## Exercise objective
Please find the lines in the entries below that contain the word "briques", and copy each one.

::: Data to examine :::

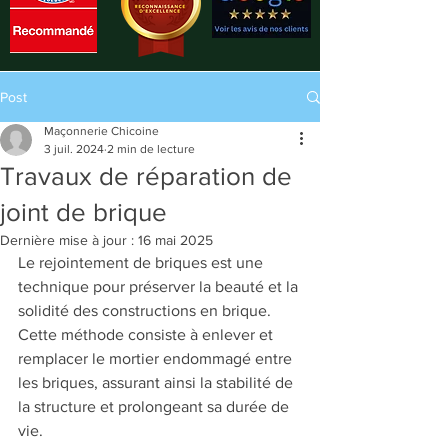
Post
Maçonnerie Chicoine
3 juil. 2024
2 min de lecture
Travaux de réparation de
joint de brique
Dernière mise à jour :
16 mai 2025
Le rejointement de briques est une 
technique pour préserver la beauté et la 
solidité des constructions en brique. 
Cette méthode consiste à enlever et 
remplacer le mortier endommagé entre 
les briques, assurant ainsi la stabilité de 
la structure et prolongeant sa durée de 
vie.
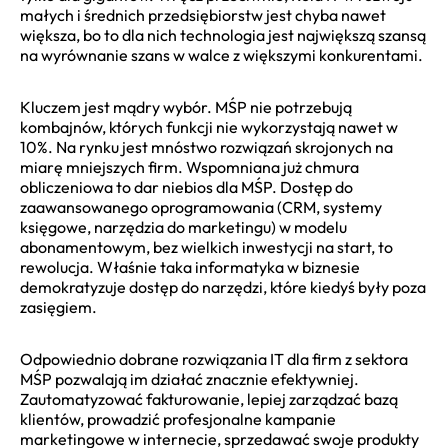
małych i średnich przedsiębiorstw jest chyba nawet
większa, bo to dla nich technologia jest największą szansą
na wyrównanie szans w walce z większymi konkurentami.
Kluczem jest mądry wybór. MŚP nie potrzebują
kombajnów, których funkcji nie wykorzystają nawet w
10%. Na rynku jest mnóstwo rozwiązań skrojonych na
miarę mniejszych firm. Wspomniana już chmura
obliczeniowa to dar niebios dla MŚP. Dostęp do
zaawansowanego oprogramowania (CRM, systemy
księgowe, narzędzia do marketingu) w modelu
abonamentowym, bez wielkich inwestycji na start, to
rewolucja. Właśnie taka informatyka w biznesie
demokratyzuje dostęp do narzędzi, które kiedyś były poza
zasięgiem.
Odpowiednio dobrane rozwiązania IT dla firm z sektora
MŚP pozwalają im działać znacznie efektywniej.
Zautomatyzować fakturowanie, lepiej zarządzać bazą
klientów, prowadzić profesjonalne kampanie
marketingowe w internecie, sprzedawać swoje produkty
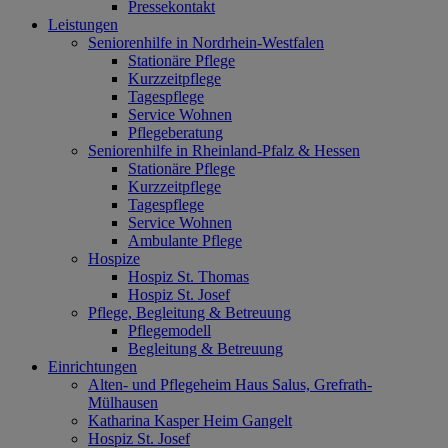
Pressekontakt
Leistungen
Seniorenhilfe in Nordrhein-Westfalen
Stationäre Pflege
Kurzzeitpflege
Tagespflege
Service Wohnen
Pflegeberatung
Seniorenhilfe in Rheinland-Pfalz & Hessen
Stationäre Pflege
Kurzzeitpflege
Tagespflege
Service Wohnen
Ambulante Pflege
Hospize
Hospiz St. Thomas
Hospiz St. Josef
Pflege, Begleitung & Betreuung
Pflegemodell
Begleitung & Betreuung
Einrichtungen
Alten- und Pflegeheim Haus Salus, Grefrath-
Mülhausen
Katharina Kasper Heim Gangelt
Hospiz St. Josef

:::

## The answer
Le rejointement de briques est une 
les briques, assurant ainsi la stabilité de 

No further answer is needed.